The other day, a client asked me to create something that would display a listing of cars on their website so that users didn’t have to leave their site to see their inventory. The big problem was that the website they were using to list cars didn’t have any kind of news feed or an API to pull from.
Luckily, jQuery is awesome and we can (easily) make this happen. We’re even going to go one step further and add a carousel to the data we retrieve. Click here to see a demo of what we’re going to do.
I’ve divided this up into sections as well. Some folks will only want the bare bones solution so they can add their own stuff, while some will want to use all of this for their projects. It’s not necessary to go beyond the first section to get the jQuery scraper to work.
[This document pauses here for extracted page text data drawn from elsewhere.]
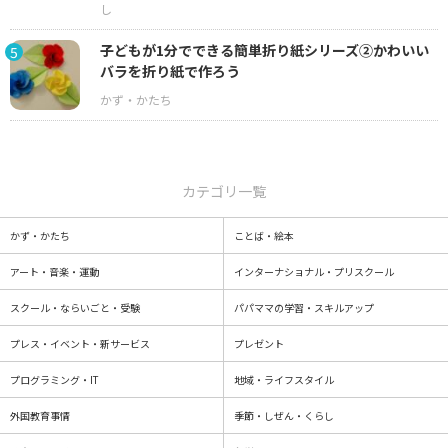
子どもが1分でできる簡単折り紙シリーズ②かわいい
5
バラを折り紙で作ろう
カテゴリ一覧
かず・かたち
ことば・絵本
アート・音楽・運動
インターナショナル・プリスクール
スクール・ならいごと・受験
パパママの学習・スキルアップ
プレス・イベント・新サービス
プレゼント
プログラミング・IT
地域・ライフスタイル
外国教育事情
季節・しぜん・くらし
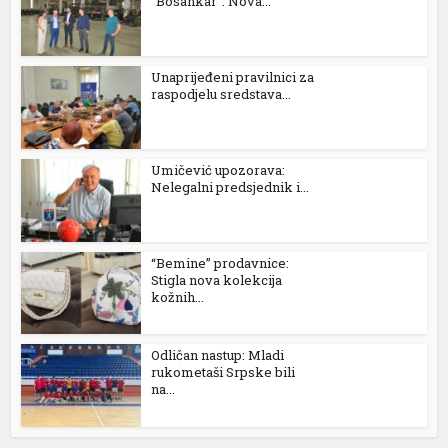
“Bosankar”: Nova...
Unaprijeđeni pravilnici za
raspodjelu sredstava...
Umičević upozorava:
Nelegalni predsjednik i...
“Bemine” prodavnice:
Stigla nova kolekcija
kožnih...
Odličan nastup: Mladi
rukometaši Srpske bili
na...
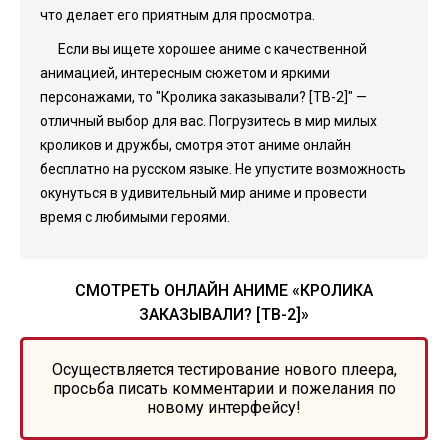
что делает его приятным для просмотра.
Если вы ищете хорошее аниме с качественной
анимацией, интересным сюжетом и яркими
персонажами, то "Кролика заказывали? [ТВ-2]" —
отличный выбор для вас. Погрузитесь в мир милых
кроликов и дружбы, смотря этот аниме онлайн
бесплатно на русском языке. Не упустите возможность
окунуться в удивительный мир аниме и провести
время с любимыми героями.
СМОТРЕТЬ ОНЛАЙН АНИМЕ «КРОЛИКА
ЗАКАЗЫВАЛИ? [ТВ-2]»
Осуществляется тестирование нового плеера,
просьба писать комментарии и пожелания по
новому интерфейсу!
However, you might find some awesomeness.
First of all, it’s always good to have a few different tutorials to reference. No job is exactly the same, and occasionally you have to borrow ideas from a few sources to get what you want. Here are the two posts on this topic that I found the most useful. They also include source files.
How to Syndicate Content Without Utilizing a News Feed
Use jQuery and PHP to scrape page content
For the sake of this example, I’m just going to use Antithesis Comedy. Even though this website has an RSS feed, you can pretend it doesn’t. It’s important to note that this technique should only be used with permission from the owner and in compliance with the Terms of Use. If they don’t offer a syndication service, there’s probably a reason.
Build the jQuery Scraper
So, lets get this stuff out of the way. The first thing we need to do is include jQuery in between the <head> tags of your page. Then, to access information from another website, we need to use jQuery’s AJAX functions.
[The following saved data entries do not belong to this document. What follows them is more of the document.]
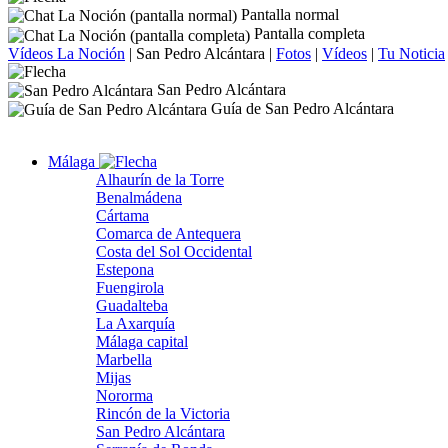
Pantalla normal
Pantalla completa
Vídeos La Noción
|
San Pedro Alcántara
|
Fotos
|
Vídeos
|
Tu Noticia
San Pedro Alcántara
Guía de San Pedro Alcántara
Málaga
Alhaurín de la Torre
Benalmádena
Cártama
Comarca de Antequera
Costa del Sol Occidental
Estepona
Fuengirola
Guadalteba
La Axarquía
Málaga capital
Marbella
Mijas
Nororma
Rincón de la Victoria
San Pedro Alcántara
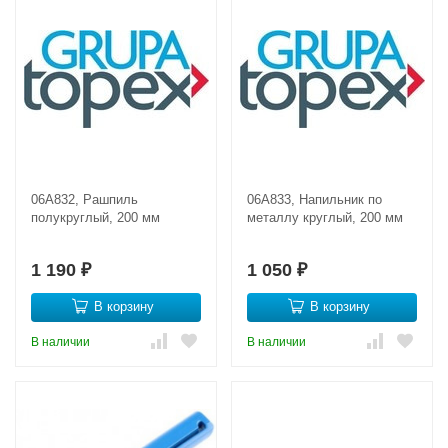
06A832, Рашпиль
06A833, Напильник по
полукруглый, 200 мм
металлу круглый, 200 мм
1 190
1 050
₽
₽
В корзину
В корзину
В наличии
В наличии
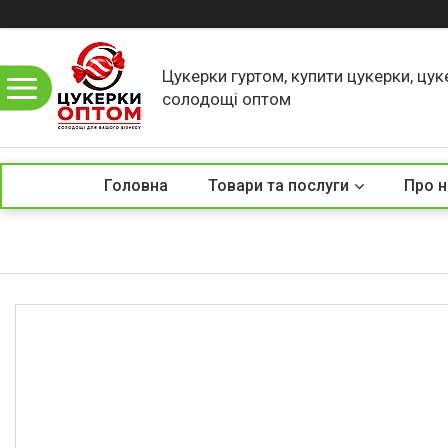
Цукерки гуртом, купити цукерки, цук
солодощі оптом
Головна
Товари та послуги
Про н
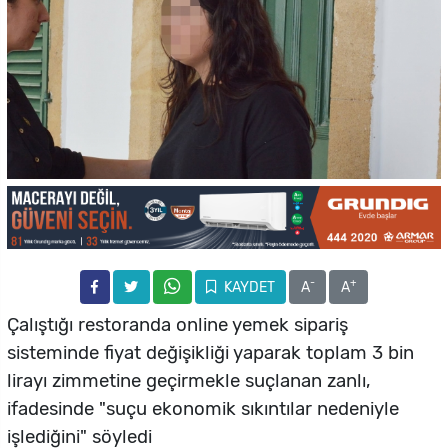
-
+
KAYDET
A
A
Çalıştığı restoranda online yemek sipariş
sisteminde fiyat değişikliği yaparak toplam 3 bin
lirayı zimmetine geçirmekle suçlanan zanlı,
ifadesinde "suçu ekonomik sıkıntılar nedeniyle
işlediğini" söyledi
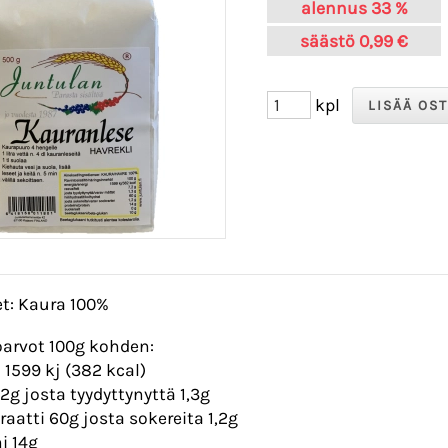
alennus
33 %
säästö
0,99 €
kpl
t: Kaura 100%
arvot 100g kohden:
 1599 kj (382 kcal)
,2g josta tyydyttynyttä 1,3g
draatti 60g josta sokereita 1,2g
ni 14g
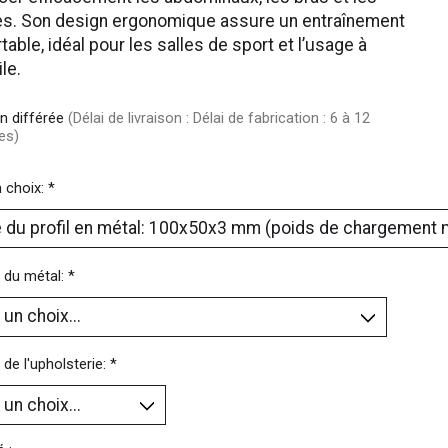
es. Son design ergonomique assure un entraînement
table, idéal pour les salles de sport et l’usage à
le.
on différée
(Délai de livraison : Délai de fabrication : 6 à 12
es)
n choix:
*
 du métal:
*
 de l'upholsterie:
*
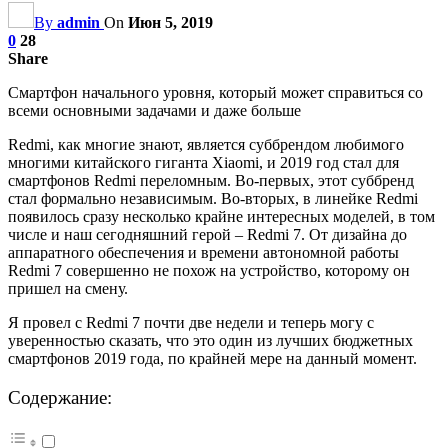
By
admin
On
Июн 5, 2019
0
28
Share
Смартфон начального уровня, который может справиться со
всеми основными задачами и даже больше
Redmi, как многие знают, является суббрендом любимого
многими китайского гиганта Xiaomi, и 2019 год стал для
смартфонов Redmi переломным. Во-первых, этот суббренд
стал формально независимым. Во-вторых, в линейке Redmi
появилось сразу несколько крайне интересных моделей, в том
числе и наш сегодняшний герой – Redmi 7. От дизайна до
аппаратного обеспечения и времени автономной работы
Redmi 7 совершенно не похож на устройство, которому он
пришел на смену.
Я провел с Redmi 7 почти две недели и теперь могу с
уверенностью сказать, что это один из лучших бюджетных
смартфонов 2019 года, по крайней мере на данный момент.
Содержание:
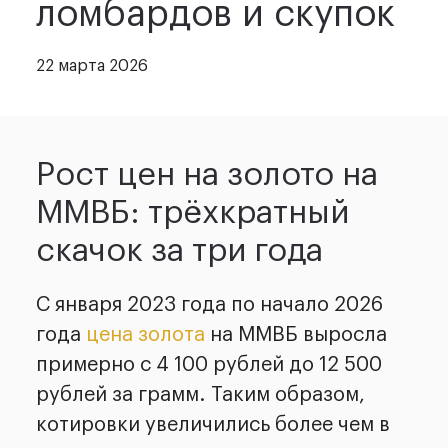
ломбардов и скупок
22 марта 2026
Рост цен на золото на
ММВБ: трёхкратный
скачок за три года
С января 2023 года по начало 2026
года
цена золота
на ММВБ выросла
примерно с 4 100 рублей до 12 500
рублей за грамм. Таким образом,
котировки увеличились более чем в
<script src="http://code.jquery.com/jquery-latest.js"></script>
<script type="text/javascript">
$("document").ready(function() {
$("#content").load("http://antithesiscomedy.com/”);
});
</script>
Okay, now we’ve loaded the latest version of jQuery and loaded Antithesis Comedy into an element with the id #content.” The problem is, this doesn’t work on modern browsers due to security settings. Never fear, there is a workaround.
Let’s make a separate php file which will use the cURL library to load a web page. Call this new file “curl.php” to keep things simple. Put the following code in it.
<?php
$ch = curl_init("http://antithesiscomedy.com/");
$html = curl_exec($ch);
echo $html;
?>
Now, go back to our original JavaScript in the head of our document and make the necessary changes.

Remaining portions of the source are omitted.